INFORMATION PROVIDED »
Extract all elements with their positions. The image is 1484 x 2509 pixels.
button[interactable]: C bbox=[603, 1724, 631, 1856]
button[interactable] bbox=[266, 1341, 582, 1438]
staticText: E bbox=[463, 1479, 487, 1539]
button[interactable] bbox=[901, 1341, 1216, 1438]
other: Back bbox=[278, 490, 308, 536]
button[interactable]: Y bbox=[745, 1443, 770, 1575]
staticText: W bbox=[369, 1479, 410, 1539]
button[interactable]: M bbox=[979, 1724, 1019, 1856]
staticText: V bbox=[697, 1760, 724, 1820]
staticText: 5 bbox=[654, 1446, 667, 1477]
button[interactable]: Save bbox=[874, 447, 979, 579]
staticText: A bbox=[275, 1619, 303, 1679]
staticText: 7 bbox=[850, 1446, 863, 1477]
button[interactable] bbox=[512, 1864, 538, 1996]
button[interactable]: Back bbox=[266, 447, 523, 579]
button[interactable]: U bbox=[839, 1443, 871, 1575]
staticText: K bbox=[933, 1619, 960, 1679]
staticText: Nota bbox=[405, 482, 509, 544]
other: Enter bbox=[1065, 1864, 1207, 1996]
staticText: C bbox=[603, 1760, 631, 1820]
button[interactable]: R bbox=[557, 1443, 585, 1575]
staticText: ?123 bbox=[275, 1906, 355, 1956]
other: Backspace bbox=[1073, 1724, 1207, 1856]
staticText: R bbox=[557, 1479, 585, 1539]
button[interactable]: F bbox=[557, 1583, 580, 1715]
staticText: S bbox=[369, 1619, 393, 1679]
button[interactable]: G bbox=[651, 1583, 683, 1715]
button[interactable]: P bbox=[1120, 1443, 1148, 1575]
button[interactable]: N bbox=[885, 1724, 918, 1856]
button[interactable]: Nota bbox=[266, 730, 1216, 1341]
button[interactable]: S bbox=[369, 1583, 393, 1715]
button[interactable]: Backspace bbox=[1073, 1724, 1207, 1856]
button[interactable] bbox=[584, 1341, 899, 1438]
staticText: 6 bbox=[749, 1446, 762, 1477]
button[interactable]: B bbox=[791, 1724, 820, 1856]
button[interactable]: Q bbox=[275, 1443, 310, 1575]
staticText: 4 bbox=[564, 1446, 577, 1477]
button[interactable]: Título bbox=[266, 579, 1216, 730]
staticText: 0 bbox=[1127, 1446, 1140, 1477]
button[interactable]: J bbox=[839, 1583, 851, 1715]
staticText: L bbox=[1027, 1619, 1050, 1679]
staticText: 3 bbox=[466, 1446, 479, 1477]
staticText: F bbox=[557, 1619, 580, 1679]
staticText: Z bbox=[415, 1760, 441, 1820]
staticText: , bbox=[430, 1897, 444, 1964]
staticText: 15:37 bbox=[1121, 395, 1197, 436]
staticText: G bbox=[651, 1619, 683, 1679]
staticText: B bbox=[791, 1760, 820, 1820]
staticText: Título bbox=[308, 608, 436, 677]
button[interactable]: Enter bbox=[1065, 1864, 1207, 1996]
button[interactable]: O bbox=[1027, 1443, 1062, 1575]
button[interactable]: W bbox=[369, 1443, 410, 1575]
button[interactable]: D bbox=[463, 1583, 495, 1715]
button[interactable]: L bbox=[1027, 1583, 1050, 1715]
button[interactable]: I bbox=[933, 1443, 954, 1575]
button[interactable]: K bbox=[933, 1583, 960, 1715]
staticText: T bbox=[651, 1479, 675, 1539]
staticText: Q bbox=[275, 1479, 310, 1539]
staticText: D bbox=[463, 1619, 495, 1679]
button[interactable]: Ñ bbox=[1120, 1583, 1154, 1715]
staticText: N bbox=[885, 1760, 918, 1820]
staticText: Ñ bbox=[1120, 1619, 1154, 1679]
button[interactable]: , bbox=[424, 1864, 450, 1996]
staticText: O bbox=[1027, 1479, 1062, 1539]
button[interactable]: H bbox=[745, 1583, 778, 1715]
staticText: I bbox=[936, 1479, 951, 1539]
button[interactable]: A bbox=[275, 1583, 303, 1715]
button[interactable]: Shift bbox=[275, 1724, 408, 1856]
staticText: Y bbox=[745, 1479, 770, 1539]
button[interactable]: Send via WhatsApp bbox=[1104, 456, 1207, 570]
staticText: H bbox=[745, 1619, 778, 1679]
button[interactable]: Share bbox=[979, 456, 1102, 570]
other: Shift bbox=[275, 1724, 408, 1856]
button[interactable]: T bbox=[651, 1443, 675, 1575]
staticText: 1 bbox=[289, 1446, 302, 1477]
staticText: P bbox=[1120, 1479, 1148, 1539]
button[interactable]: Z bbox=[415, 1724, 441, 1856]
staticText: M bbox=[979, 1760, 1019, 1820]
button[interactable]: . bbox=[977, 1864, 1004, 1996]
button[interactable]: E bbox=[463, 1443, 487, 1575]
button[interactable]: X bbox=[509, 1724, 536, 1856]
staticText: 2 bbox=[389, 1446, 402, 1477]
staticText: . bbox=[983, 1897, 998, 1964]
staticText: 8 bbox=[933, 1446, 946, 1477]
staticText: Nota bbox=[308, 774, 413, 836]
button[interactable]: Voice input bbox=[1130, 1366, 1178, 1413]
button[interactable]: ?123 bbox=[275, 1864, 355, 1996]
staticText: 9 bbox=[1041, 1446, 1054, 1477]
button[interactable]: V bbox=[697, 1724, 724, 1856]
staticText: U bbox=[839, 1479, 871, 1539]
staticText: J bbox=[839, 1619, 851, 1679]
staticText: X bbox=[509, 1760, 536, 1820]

INSTRUCTIONS FOR THE TASK » Please copy each line of the entries in which the word "Backspace" shows up.

TASK RESULT »
other: Backspace bbox=[1073, 1724, 1207, 1856]
button[interactable]: Backspace bbox=[1073, 1724, 1207, 1856]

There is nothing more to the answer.